Produce an exact transcription of the listing below, omitting the pictures.
---------- Data supplied
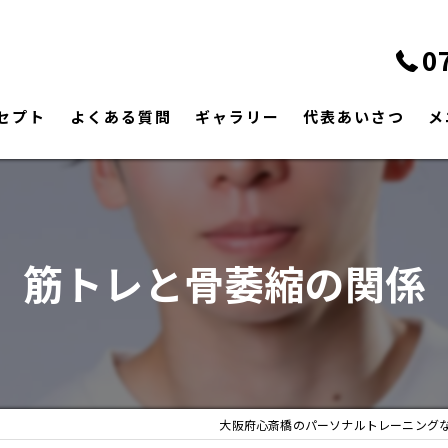
0
セプト
よくある質問
ギャラリー
代表あいさつ
メ
筋トレと骨萎縮の関係
大阪府心斎橋のパーソナルトレーニング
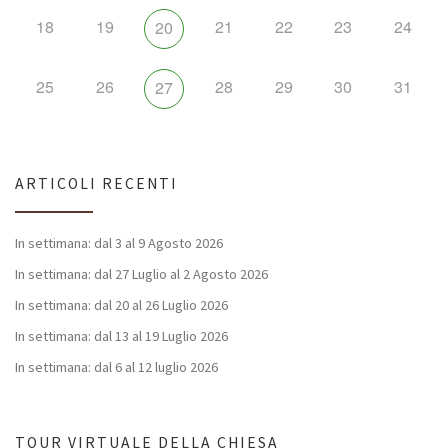
18
19
21
22
23
24
20
25
26
28
29
30
31
27
ARTICOLI RECENTI
In settimana: dal 3 al 9 Agosto 2026
In settimana: dal 27 Luglio al 2 Agosto 2026
In settimana: dal 20 al 26 Luglio 2026
In settimana: dal 13 al 19 Luglio 2026
In settimana: dal 6 al 12 luglio 2026
TOUR VIRTUALE DELLA CHIESA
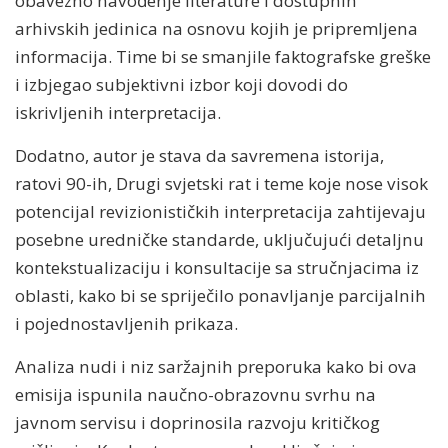
obavezno navođenje literature i dostupnih
arhivskih jedinica na osnovu kojih je pripremljena
informacija. Time bi se smanjile faktografske greške
i izbjegao subjektivni izbor koji dovodi do
iskrivljenih interpretacija.
Dodatno, autor je stava da savremena istorija,
ratovi 90-ih, Drugi svjetski rat i teme koje nose visok
potencijal revizionističkih interpretacija zahtijevaju
posebne uredničke standarde, uključujući detaljnu
kontekstualizaciju i konsultacije sa stručnjacima iz
oblasti, kako bi se spriječilo ponavljanje parcijalnih
i pojednostavljenih prikaza.
Analiza nudi i niz saržajnih preporuka kako bi ova
emisija ispunila naučno-obrazovnu svrhu na
javnom servisu i doprinosila razvoju kritičkog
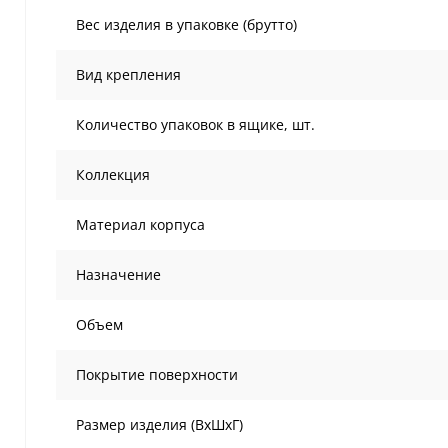
Вес изделия в упаковке (брутто)
Вид крепления
Количество упаковок в ящике, шт.
Коллекция
Материал корпуса
Назначение
Объем
Покрытие поверхности
Размер изделия (ВхШхГ)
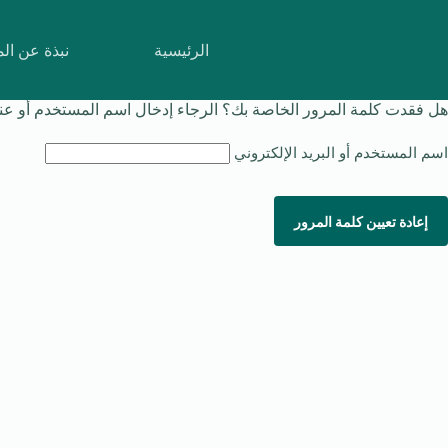
لتجاوز
لى
لمحتوى
الرئيسية
نبذة عن ال
هل فقدت كلمة المرور الخاصة بك؟ الرجاء إدخال اسم المستخدم أو عنوان 
اسم المستخدم أو البريد الإلكتروني
إعادة تعيين كلمة المرور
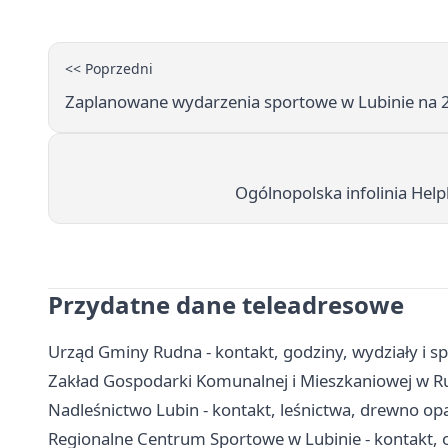
<< Poprzedni
Zaplanowane wydarzenia sportowe w Lubinie na 20
Ogólnopolska infolinia Hel
Przydatne dane teleadresowe
Urząd Gminy Rudna - kontakt, godziny, wydziały i s
Zakład Gospodarki Komunalnej i Mieszkaniowej w Rud
Nadleśnictwo Lubin - kontakt, leśnictwa, drewno opa
Regionalne Centrum Sportowe w Lubinie - kontakt, ob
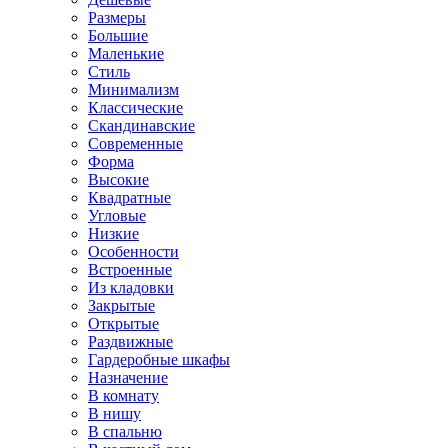
Размеры
Большие
Маленькие
Стиль
Минимализм
Классические
Скандинавские
Современные
Форма
Высокие
Квадратные
Угловые
Низкие
Особенности
Встроенные
Из кладовки
Закрытые
Открытые
Раздвижные
Гардеробные шкафы
Назначение
В комнату
В нишу
В спальню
--------------------
| Reply |
0
セプト
よくある質問
ギャラリー
代表あいさつ
メ
筋トレと骨萎縮の関係
大阪府心斎橋のパーソナルトレーニング
18
19
21
22
23
24
20
25
26
28
29
30
31
27
ARTICOLI RECENTI
In settimana: dal 3 al 9 Agosto 2026
In settimana: dal 27 Luglio al 2 Agosto 2026
In settimana: dal 20 al 26 Luglio 2026
In settimana: dal 13 al 19 Luglio 2026
In settimana: dal 6 al 12 luglio 2026
TOUR VIRTUALE DELLA CHIESA
obavezno navođenje literature i dostupnih
arhivskih jedinica na osnovu kojih je pripremljena
informacija. Time bi se smanjile faktografske greške
i izbjegao subjektivni izbor koji dovodi do
iskrivljenih interpretacija.
Dodatno, autor je stava da savremena istorija,
ratovi 90-ih, Drugi svjetski rat i teme koje nose visok
potencijal revizionističkih interpretacija zahtijevaju
posebne uredničke standarde, uključujući detaljnu
kontekstualizaciju i konsultacije sa stručnjacima iz
oblasti, kako bi se spriječilo ponavljanje parcijalnih
i pojednostavljenih prikaza.
Analiza nudi i niz saržajnih preporuka kako bi ova
emisija ispunila naučno-obrazovnu svrhu na
javnom servisu i doprinosila razvoju kritičkog
Вес изделия в упаковке (брутто)
Вид крепления
Количество упаковок в ящике, шт.
Коллекция
Материал корпуса
Назначение
Объем
Покрытие поверхности
Размер изделия (ВхШхГ)
لتجاوز
لى
لمحتوى
الرئيسية
نبذة عن ال
هل فقدت كلمة المرور الخاصة بك؟ الرجاء إدخال اسم المستخدم أو عنوان 
اسم المستخدم أو البريد الإلكتروني
إعادة تعيين كلمة المرور
<< Poprzedni
Zaplanowane wydarzenia sportowe w Lubinie na 20
Ogólnopolska infolinia Hel
Przydatne dane teleadresowe
Urząd Gminy Rudna - kontakt, godziny, wydziały i s
Zakład Gospodarki Komunalnej i Mieszkaniowej w Rud
Nadleśnictwo Lubin - kontakt, leśnictwa, drewno opa
Regionalne Centrum Sportowe w Lubinie - kontakt, ob
Размеры
Большие
Маленькие
Стиль
Минимализм
Классические
Скандинавские
Современные
Форма
Высокие
Квадратные
Угловые
Низкие
Особенности
Встроенные
Из кладовки
Закрытые
Открытые
Раздвижные
Гардеробные шкафы
Назначение
В комнату
В нишу
В спальню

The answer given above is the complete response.